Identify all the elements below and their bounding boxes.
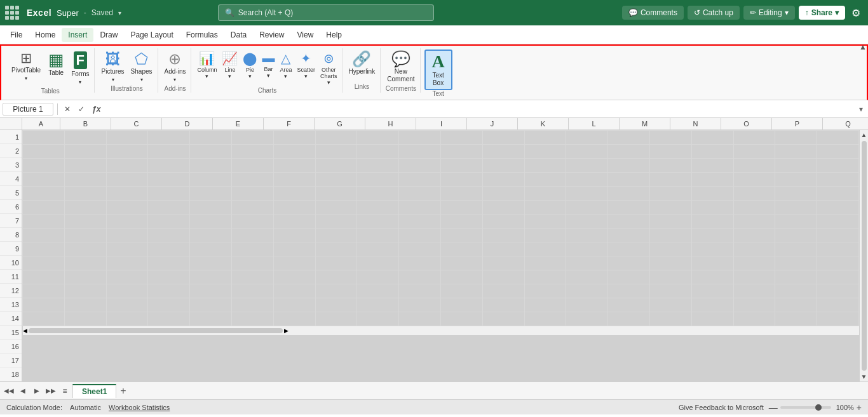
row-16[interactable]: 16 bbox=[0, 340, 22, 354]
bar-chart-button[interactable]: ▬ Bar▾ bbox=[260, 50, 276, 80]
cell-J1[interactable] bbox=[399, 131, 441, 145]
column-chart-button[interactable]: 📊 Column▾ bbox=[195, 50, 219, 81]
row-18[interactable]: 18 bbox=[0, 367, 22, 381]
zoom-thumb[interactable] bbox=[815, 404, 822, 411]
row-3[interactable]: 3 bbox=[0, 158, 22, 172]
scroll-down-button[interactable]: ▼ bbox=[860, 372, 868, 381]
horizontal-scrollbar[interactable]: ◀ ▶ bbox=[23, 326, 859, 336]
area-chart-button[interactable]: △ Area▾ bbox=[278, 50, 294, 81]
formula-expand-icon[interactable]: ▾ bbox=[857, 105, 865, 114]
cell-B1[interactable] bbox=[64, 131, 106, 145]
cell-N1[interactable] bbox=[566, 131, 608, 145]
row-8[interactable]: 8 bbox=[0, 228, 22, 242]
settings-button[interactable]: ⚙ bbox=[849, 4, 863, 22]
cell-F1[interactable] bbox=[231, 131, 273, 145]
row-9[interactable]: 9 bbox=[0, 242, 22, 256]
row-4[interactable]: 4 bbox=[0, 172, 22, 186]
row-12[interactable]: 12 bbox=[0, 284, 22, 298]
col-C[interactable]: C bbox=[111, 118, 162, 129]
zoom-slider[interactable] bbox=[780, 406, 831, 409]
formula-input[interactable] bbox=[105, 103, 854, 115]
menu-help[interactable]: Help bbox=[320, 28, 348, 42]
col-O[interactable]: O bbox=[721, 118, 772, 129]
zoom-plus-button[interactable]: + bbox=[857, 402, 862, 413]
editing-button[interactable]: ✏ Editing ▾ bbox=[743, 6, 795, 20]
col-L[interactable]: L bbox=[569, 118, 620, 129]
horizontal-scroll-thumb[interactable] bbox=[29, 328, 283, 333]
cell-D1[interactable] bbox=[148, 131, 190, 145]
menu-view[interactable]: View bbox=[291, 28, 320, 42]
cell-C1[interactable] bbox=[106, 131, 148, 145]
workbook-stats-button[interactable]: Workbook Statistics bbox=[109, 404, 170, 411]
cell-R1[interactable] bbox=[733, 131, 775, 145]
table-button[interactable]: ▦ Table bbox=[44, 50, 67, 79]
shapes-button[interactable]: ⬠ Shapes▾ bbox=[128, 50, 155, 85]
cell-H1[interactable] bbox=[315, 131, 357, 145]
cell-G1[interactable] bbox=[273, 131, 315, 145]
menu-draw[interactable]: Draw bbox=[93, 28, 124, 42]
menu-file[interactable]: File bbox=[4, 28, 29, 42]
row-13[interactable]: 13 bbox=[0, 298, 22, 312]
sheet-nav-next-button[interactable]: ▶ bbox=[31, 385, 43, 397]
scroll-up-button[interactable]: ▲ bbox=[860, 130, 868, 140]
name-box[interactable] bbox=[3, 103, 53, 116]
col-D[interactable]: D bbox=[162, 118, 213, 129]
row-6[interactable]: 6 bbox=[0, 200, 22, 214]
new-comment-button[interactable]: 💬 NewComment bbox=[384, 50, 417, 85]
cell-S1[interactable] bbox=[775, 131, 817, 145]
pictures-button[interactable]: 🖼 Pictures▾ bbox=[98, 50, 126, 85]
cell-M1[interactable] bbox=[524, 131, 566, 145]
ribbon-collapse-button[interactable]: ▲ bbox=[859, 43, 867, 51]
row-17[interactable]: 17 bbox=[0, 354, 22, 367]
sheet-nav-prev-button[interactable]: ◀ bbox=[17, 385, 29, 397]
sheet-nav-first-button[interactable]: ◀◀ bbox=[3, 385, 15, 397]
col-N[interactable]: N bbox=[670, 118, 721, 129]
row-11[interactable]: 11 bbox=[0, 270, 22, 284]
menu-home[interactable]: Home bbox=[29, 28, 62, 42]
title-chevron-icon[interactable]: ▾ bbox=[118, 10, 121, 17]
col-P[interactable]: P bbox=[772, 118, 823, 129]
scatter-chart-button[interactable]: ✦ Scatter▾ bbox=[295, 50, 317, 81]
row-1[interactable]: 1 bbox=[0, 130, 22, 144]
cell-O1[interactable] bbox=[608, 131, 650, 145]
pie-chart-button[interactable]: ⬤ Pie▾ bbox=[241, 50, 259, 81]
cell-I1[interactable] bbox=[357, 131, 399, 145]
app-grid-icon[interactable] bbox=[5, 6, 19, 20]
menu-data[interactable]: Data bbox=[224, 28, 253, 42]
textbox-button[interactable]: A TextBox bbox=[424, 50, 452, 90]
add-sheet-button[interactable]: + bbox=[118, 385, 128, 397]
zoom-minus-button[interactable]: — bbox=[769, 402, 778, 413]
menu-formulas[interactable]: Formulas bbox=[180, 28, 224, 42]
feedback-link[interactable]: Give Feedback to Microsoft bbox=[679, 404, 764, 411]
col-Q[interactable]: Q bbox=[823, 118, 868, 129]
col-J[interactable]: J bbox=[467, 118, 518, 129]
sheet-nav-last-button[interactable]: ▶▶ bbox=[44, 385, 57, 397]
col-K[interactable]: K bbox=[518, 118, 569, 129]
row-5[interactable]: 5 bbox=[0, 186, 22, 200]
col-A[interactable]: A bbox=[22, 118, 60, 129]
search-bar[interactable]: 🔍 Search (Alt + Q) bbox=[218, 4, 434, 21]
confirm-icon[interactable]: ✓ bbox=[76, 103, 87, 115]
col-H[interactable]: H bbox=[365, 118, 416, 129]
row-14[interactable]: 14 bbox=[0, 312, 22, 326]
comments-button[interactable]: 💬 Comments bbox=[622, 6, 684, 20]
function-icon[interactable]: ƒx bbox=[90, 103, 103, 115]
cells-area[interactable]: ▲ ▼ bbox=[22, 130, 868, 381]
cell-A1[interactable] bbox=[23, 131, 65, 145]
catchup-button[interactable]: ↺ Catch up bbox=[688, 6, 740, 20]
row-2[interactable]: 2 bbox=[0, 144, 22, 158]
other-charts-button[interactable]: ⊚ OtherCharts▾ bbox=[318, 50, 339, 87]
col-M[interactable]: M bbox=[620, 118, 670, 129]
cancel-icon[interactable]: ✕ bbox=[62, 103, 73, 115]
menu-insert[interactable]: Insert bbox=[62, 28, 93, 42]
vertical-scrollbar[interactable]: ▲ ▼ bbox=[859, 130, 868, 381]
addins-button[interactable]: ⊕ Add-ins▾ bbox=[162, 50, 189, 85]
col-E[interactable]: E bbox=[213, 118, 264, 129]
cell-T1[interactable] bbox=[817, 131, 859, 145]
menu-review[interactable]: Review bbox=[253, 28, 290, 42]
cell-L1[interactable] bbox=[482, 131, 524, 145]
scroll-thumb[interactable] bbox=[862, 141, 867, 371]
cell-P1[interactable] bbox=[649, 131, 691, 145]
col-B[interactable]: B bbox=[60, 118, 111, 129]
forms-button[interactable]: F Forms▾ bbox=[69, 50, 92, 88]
::::::::
▶ [WHAT IS BEING ASKED]:
Going through the data above, return each line with the word "zoom".

▶ [WRITTEN RESPONSE]:
zoom-thumb[interactable] bbox=[815, 404, 822, 411]
zoom-slider[interactable] bbox=[780, 406, 831, 409]
zoom-plus-button[interactable]: + bbox=[857, 402, 862, 413]
zoom-minus-button[interactable]: — bbox=[769, 402, 778, 413]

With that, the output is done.